[Stored data entries]
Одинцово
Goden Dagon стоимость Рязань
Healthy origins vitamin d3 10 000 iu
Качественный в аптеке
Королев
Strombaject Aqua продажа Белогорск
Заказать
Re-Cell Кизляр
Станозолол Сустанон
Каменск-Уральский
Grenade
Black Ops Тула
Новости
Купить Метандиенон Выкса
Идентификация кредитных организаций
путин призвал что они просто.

■ **Aim of the exercise**
Would you copy out exactly the lines from the one holding "Купить Метандиенон Выкса" through the end of the entries above, both ends included?

■ **Answer area**
Купить Метандиенон Выкса
Идентификация кредитных организаций
путин призвал что они просто.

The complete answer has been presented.